KUALA LUMPUR, May 4 — We were ordinary Malaysians, professional, non-professional, rich, middle class and poor. On April 28, I found out that the different classes don’t matter, we all felt the tear gas. I was at the Masjid Jamek LRT station when they fired on us, and they closed the LRT station. I was angry at that time, but now I understood that an open LRT station could have caused more danger to us than a closed one. We could have fallen on the tracks; there could have been more injuries, and even death.
We found out on that day that our skin colour and our beliefs don’t matter. Muslims or non-Muslims, Malays, Indians, Chinese, Ibans, Kadazans, half-Eurasian half-Malay, quarter-Javanese, quarter-Portuguese, we were all one colour — yellow.
Our fight was for justice, and justice is a universal value that is upheld in every religion and belief. They say that if the polls were rigged, the opposition wouldn’t have won five states. If the polls weren’t rigged, how did BN with only 50.27 per cent of the votes get 63.1 per cent of the parliamentary seats? Why does Putrajaya have 5,000 voters yet Klang has 100,000 voters?
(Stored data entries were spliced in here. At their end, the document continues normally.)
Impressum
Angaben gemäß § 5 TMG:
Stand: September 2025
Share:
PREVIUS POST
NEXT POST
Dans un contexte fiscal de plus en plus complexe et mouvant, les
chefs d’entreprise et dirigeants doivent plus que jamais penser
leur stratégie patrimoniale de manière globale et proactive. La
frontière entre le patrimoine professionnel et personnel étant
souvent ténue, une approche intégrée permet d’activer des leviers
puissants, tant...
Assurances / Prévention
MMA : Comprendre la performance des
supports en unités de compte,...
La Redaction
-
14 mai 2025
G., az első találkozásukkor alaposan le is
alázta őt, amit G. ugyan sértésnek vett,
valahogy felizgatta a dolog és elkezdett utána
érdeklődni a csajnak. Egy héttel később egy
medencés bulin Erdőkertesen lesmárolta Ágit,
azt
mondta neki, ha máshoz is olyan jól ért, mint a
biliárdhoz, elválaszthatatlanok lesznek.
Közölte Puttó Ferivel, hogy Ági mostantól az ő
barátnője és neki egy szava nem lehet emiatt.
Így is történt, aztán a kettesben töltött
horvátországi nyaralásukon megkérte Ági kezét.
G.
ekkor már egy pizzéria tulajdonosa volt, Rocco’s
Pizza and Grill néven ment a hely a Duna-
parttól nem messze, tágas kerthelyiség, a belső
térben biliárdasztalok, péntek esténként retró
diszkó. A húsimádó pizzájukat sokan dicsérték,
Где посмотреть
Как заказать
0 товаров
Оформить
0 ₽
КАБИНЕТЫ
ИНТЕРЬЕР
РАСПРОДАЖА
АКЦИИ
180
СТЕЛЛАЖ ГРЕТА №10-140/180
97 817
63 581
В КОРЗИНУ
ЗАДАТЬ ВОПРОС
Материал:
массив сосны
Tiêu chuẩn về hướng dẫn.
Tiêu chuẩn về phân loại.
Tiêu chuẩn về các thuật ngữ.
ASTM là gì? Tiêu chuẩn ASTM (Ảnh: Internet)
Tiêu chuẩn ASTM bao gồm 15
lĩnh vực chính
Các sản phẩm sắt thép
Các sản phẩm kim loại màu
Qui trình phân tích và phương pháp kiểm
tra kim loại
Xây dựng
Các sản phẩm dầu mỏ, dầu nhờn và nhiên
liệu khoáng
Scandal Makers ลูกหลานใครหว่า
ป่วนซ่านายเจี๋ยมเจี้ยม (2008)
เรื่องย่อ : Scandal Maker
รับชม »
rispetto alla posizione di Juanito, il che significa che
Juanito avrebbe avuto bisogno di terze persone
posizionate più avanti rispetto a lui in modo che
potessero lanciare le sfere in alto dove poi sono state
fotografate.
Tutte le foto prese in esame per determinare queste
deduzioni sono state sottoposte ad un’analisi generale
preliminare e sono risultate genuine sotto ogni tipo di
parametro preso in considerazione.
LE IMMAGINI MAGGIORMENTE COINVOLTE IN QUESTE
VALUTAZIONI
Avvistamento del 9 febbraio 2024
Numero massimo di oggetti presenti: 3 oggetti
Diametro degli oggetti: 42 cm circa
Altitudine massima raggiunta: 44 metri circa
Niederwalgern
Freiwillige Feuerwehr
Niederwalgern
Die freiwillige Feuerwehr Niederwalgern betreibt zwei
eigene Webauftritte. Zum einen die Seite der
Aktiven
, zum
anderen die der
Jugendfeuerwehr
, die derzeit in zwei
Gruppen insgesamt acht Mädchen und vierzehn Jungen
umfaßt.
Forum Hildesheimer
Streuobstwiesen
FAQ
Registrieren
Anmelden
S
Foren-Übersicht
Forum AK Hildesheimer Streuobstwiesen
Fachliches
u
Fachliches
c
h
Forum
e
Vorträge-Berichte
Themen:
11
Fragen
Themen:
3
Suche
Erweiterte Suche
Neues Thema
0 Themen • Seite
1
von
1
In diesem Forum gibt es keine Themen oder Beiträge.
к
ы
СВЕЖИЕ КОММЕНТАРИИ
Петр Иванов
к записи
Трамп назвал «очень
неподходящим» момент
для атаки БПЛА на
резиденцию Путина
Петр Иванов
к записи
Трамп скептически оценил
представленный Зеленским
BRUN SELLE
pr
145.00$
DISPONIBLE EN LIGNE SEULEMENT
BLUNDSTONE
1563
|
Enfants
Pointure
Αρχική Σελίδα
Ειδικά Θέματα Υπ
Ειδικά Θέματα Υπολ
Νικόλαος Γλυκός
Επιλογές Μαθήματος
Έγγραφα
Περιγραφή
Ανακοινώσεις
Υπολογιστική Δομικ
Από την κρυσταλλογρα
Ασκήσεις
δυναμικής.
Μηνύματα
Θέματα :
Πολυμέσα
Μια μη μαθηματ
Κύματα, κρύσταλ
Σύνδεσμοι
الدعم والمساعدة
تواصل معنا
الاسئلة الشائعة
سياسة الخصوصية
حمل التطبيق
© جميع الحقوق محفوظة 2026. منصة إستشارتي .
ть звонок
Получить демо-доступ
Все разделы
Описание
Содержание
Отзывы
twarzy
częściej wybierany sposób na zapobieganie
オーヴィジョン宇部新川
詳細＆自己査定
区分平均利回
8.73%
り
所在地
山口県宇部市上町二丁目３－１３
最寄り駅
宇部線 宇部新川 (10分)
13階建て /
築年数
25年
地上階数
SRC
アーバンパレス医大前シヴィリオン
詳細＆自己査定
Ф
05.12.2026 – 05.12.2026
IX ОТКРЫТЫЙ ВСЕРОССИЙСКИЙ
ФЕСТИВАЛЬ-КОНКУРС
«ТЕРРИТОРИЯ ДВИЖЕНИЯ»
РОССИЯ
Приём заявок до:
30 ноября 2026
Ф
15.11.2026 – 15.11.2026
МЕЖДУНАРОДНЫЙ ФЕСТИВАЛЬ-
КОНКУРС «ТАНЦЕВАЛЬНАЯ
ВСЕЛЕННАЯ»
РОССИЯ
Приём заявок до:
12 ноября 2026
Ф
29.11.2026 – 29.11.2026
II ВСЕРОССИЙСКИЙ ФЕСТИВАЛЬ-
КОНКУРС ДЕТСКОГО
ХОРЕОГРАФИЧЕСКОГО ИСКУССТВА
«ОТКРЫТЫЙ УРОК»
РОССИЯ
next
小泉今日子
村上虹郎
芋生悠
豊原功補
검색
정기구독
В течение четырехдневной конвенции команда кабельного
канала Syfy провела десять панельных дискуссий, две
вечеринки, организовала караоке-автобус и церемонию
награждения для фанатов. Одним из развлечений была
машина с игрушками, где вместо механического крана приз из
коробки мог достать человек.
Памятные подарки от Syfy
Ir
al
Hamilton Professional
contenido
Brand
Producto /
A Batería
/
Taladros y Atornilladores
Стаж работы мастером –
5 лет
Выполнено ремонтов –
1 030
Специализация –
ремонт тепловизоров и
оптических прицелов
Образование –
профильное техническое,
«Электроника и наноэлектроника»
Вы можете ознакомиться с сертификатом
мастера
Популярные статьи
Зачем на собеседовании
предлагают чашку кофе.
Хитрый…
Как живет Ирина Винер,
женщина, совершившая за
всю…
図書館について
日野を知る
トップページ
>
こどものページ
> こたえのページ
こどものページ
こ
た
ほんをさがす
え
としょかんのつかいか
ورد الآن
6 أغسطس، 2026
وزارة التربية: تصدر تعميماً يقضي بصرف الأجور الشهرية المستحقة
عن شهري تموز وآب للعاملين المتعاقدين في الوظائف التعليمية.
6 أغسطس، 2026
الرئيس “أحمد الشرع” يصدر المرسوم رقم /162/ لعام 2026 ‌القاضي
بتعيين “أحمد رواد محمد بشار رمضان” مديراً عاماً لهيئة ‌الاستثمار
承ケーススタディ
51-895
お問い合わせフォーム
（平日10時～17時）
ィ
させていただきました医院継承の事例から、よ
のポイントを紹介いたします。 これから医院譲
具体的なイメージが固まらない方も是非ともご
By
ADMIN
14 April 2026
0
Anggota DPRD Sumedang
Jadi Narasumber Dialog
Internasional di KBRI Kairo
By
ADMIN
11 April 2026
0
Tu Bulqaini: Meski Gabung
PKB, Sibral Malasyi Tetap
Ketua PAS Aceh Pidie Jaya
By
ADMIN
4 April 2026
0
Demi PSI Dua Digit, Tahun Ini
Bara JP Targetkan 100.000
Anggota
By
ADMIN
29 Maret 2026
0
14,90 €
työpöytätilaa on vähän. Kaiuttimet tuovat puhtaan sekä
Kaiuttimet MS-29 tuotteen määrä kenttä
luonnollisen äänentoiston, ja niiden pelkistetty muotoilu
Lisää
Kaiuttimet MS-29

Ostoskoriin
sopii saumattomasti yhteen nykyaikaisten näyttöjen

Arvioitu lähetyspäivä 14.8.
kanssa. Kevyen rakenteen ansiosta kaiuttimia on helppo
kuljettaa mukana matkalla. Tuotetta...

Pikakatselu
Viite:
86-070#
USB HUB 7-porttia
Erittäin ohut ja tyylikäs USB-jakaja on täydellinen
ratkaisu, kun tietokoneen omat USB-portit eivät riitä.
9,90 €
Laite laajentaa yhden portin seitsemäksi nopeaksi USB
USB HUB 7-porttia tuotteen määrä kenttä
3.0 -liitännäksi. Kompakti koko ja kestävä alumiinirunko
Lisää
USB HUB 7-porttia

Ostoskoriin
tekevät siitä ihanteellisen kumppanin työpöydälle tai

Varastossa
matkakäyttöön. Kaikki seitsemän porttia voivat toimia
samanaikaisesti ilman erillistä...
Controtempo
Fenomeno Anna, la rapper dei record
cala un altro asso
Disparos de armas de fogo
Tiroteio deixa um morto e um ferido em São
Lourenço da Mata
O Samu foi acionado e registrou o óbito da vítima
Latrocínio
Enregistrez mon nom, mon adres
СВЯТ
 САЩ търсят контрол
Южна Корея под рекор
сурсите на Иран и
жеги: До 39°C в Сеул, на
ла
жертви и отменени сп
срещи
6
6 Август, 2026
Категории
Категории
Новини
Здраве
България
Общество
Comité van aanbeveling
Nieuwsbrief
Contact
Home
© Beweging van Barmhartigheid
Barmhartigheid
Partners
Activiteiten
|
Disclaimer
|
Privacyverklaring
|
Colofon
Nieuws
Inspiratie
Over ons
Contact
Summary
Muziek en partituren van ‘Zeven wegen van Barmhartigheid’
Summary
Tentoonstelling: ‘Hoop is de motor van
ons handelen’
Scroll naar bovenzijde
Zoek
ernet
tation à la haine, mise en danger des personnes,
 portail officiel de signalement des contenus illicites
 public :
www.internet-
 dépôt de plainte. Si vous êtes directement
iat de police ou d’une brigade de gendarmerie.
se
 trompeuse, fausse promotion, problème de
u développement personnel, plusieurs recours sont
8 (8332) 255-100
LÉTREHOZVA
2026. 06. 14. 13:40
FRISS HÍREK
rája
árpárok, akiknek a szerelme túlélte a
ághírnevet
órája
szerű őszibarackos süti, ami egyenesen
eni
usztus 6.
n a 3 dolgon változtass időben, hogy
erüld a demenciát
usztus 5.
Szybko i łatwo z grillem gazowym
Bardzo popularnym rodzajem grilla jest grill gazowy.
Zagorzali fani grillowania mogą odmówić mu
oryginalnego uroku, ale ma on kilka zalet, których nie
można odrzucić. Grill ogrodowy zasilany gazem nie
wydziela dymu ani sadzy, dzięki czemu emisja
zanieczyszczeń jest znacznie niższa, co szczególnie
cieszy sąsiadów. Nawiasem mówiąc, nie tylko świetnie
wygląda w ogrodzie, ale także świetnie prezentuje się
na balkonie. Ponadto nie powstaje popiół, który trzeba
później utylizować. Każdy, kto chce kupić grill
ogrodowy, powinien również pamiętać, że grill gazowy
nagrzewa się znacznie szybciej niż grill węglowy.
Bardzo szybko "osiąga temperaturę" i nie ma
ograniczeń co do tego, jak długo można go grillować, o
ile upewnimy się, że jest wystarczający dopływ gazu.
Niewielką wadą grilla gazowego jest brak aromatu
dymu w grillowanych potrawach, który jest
Then you’re going to say that we were hijacked by the opposition. Let me tell you this, we invited everyone, BN and PR, to join us, the rakyat. We are your masters, not the other way around. The only one who got “hijacked” during the gathering were PR leaders because they succumbed to our demand for free and fair elections. And let me give this warning to PR leaders, in any case during the future should you be in power and you rig the elections, we would not hesitate to go back to the streets to demand what is just, because we are your boss.
We were 250,000 on the day itself. For what reason would 0.7 per cent of the country’s population spend their weekend under the hot sun, be forced to buy RM2 non-chilled canned water (shout to the traders: really? RM2?), get tear gassed, beaten up by the police, risk massive stampedes and later accused of being disloyal to the country? Why was that huge number of people willing to do that despite all the odds and pressure? Even free food won’t persuade that many people.
Let’s not be distracted by the few rowdy supporters, real or covert. Those were just red herrings to try and distract us from our demand. We, normal Malaysians, are proud to show our love for this blessed country, and we want this country, our country, to succeed. We condemn the violence from both sides, and you guys can bear witness that we were all peaceful on that day, regardless of what the mainstream media says.
On that day, I was proud to be a Malaysian and I hope you were too. Thank you people for walking with me and let’s make Malaysia our proud home.
* This is the personal opinion of the writer and does not necessarily represent the views of The Malaysian Insider.